*** Opening RECORDS FOR THE TASK ***
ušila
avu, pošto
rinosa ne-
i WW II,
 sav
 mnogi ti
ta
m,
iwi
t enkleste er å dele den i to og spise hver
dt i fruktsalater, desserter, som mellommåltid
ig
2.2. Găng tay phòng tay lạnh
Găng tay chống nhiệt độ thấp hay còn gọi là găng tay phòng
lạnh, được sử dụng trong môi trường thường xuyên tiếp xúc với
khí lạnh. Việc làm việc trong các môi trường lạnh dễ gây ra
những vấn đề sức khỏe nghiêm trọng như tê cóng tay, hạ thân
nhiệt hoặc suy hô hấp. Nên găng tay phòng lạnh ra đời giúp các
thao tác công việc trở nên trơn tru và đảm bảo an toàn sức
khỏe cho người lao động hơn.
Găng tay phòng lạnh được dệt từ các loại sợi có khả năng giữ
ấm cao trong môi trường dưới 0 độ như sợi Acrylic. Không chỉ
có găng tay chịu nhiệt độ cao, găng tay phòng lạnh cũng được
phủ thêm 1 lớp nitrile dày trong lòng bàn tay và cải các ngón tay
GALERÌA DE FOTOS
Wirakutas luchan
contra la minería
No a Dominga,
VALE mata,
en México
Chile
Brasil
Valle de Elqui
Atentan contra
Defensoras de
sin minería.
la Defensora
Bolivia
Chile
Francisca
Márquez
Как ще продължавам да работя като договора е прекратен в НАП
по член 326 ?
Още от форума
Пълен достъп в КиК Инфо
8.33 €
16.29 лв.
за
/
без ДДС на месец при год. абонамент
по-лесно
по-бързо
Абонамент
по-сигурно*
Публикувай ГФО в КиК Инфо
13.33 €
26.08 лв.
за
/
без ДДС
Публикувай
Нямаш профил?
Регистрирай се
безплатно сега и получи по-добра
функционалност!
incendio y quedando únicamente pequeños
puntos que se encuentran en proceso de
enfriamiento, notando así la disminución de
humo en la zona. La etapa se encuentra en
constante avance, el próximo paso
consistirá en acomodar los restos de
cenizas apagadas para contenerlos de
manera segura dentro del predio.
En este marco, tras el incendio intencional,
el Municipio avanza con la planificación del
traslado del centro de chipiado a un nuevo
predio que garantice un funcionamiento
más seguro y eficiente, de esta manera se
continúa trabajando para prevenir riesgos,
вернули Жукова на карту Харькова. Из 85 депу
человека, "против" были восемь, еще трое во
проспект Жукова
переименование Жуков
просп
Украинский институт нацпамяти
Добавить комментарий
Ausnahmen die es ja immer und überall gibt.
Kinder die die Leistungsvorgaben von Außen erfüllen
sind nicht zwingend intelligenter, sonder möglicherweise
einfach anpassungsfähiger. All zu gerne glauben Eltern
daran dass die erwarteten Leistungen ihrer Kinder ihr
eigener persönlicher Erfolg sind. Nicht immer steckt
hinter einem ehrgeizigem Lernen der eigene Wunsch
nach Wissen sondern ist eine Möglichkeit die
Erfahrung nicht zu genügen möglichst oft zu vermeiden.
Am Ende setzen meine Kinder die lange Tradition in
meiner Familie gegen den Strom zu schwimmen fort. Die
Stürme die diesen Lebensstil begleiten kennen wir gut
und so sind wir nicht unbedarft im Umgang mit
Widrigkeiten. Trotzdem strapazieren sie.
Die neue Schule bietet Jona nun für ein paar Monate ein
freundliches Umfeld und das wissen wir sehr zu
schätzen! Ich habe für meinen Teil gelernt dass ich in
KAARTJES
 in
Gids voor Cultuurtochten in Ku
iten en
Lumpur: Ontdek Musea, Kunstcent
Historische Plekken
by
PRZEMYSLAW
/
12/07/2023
*** Closing RECORDS FOR THE TASK ***
WHAT THE EXERCISE ASKS =>
In the entries above, find every line holding the word "nhiệt" and copy it out.

YOUR RESPONSE =>
Găng tay chống nhiệt độ thấp hay còn gọi là găng tay phòng
nhiệt hoặc suy hô hấp. Nên găng tay phòng lạnh ra đời giúp các
có găng tay chịu nhiệt độ cao, găng tay phòng lạnh cũng được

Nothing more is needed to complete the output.